#### GOAL OF THE EXERCISE
Please give every entry again, exactly as it reads.

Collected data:
((

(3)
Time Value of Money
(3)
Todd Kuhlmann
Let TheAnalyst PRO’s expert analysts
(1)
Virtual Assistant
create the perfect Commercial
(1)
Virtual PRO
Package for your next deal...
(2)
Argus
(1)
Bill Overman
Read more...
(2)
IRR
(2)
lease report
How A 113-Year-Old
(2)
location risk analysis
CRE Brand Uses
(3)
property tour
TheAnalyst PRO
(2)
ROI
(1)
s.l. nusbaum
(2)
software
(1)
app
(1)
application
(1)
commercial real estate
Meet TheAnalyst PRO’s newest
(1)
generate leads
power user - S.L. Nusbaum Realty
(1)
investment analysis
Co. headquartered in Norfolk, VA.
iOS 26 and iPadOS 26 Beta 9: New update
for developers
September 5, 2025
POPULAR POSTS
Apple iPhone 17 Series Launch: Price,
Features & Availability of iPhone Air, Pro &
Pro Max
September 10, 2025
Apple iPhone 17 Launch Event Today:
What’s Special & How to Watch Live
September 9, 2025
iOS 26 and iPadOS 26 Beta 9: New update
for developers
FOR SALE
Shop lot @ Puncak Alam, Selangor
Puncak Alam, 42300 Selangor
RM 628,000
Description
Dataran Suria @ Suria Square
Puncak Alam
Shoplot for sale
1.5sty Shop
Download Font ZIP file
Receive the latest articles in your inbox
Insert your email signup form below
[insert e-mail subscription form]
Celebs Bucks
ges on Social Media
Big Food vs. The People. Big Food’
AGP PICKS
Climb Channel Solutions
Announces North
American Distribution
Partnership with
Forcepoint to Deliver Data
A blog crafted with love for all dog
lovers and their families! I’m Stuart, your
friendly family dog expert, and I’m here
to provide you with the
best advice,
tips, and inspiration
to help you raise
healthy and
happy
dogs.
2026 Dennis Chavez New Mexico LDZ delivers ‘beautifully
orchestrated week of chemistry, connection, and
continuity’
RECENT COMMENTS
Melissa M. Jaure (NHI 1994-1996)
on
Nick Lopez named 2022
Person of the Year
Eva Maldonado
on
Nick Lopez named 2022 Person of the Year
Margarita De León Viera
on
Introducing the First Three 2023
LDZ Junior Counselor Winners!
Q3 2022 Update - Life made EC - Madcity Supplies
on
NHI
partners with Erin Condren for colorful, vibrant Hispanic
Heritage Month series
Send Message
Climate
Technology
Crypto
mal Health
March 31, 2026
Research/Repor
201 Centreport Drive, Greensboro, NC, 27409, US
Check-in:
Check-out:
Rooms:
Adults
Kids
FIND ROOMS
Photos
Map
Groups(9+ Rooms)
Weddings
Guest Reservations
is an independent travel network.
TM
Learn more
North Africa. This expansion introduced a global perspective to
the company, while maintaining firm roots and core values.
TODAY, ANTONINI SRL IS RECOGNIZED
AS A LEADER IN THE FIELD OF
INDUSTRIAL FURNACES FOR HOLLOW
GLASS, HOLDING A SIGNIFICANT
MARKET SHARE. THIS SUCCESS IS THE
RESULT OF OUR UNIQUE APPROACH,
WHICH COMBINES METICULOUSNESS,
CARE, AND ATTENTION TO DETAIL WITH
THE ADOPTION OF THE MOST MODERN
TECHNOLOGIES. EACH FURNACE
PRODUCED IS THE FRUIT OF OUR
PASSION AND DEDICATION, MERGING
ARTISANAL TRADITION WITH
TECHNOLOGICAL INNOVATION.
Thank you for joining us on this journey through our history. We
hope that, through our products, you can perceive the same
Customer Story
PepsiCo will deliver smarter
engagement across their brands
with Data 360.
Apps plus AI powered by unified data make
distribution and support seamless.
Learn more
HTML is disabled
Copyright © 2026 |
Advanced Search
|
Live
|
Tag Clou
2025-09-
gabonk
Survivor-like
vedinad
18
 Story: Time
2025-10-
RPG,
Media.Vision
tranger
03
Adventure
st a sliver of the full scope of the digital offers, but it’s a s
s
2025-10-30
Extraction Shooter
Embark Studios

))

#### ANSWER AREA
(3)
Time Value of Money
(3)
Todd Kuhlmann
Let TheAnalyst PRO’s expert analysts
(1)
Virtual Assistant
create the perfect Commercial
(1)
Virtual PRO
Package for your next deal...
(2)
Argus
(1)
Bill Overman
Read more...
(2)
IRR
(2)
lease report
How A 113-Year-Old
(2)
location risk analysis
CRE Brand Uses
(3)
property tour
TheAnalyst PRO
(2)
ROI
(1)
s.l. nusbaum
(2)
software
(1)
app
(1)
application
(1)
commercial real estate
Meet TheAnalyst PRO’s newest
(1)
generate leads
power user - S.L. Nusbaum Realty
(1)
investment analysis
Co. headquartered in Norfolk, VA.
iOS 26 and iPadOS 26 Beta 9: New update
for developers
September 5, 2025
POPULAR POSTS
Apple iPhone 17 Series Launch: Price,
Features & Availability of iPhone Air, Pro &
Pro Max
September 10, 2025
Apple iPhone 17 Launch Event Today:
What’s Special & How to Watch Live
September 9, 2025
iOS 26 and iPadOS 26 Beta 9: New update
for developers
FOR SALE
Shop lot @ Puncak Alam, Selangor
Puncak Alam, 42300 Selangor
RM 628,000
Description
Dataran Suria @ Suria Square
Puncak Alam
Shoplot for sale
1.5sty Shop
Download Font ZIP file
Receive the latest articles in your inbox
Insert your email signup form below
[insert e-mail subscription form]
Celebs Bucks
ges on Social Media
Big Food vs. The People. Big Food’
AGP PICKS
Climb Channel Solutions
Announces North
American Distribution
Partnership with
Forcepoint to Deliver Data
A blog crafted with love for all dog
lovers and their families! I’m Stuart, your
friendly family dog expert, and I’m here
to provide you with the
best advice,
tips, and inspiration
to help you raise
healthy and
happy
dogs.
2026 Dennis Chavez New Mexico LDZ delivers ‘beautifully
orchestrated week of chemistry, connection, and
continuity’
RECENT COMMENTS
Melissa M. Jaure (NHI 1994-1996)
on
Nick Lopez named 2022
Person of the Year
Eva Maldonado
on
Nick Lopez named 2022 Person of the Year
Margarita De León Viera
on
Introducing the First Three 2023
LDZ Junior Counselor Winners!
Q3 2022 Update - Life made EC - Madcity Supplies
on
NHI
partners with Erin Condren for colorful, vibrant Hispanic
Heritage Month series
Send Message
Climate
Technology
Crypto
mal Health
March 31, 2026
Research/Repor
201 Centreport Drive, Greensboro, NC, 27409, US
Check-in:
Check-out:
Rooms:
Adults
Kids
FIND ROOMS
Photos
Map
Groups(9+ Rooms)
Weddings
Guest Reservations
is an independent travel network.
TM
Learn more
North Africa. This expansion introduced a global perspective to
the company, while maintaining firm roots and core values.
TODAY, ANTONINI SRL IS RECOGNIZED
AS A LEADER IN THE FIELD OF
INDUSTRIAL FURNACES FOR HOLLOW
GLASS, HOLDING A SIGNIFICANT
MARKET SHARE. THIS SUCCESS IS THE
RESULT OF OUR UNIQUE APPROACH,
WHICH COMBINES METICULOUSNESS,
CARE, AND ATTENTION TO DETAIL WITH
THE ADOPTION OF THE MOST MODERN
TECHNOLOGIES. EACH FURNACE
PRODUCED IS THE FRUIT OF OUR
PASSION AND DEDICATION, MERGING
ARTISANAL TRADITION WITH
TECHNOLOGICAL INNOVATION.
Thank you for joining us on this journey through our history. We
hope that, through our products, you can perceive the same
Customer Story
PepsiCo will deliver smarter
engagement across their brands
with Data 360.
Apps plus AI powered by unified data make
distribution and support seamless.
Learn more
HTML is disabled
Copyright © 2026 |
Advanced Search
|
Live
|
Tag Clou
2025-09-
gabonk
Survivor-like
vedinad
18
 Story: Time
2025-10-
RPG,
Media.Vision
tranger
03
Adventure
st a sliver of the full scope of the digital offers, but it’s a s
s
2025-10-30
Extraction Shooter
Embark Studios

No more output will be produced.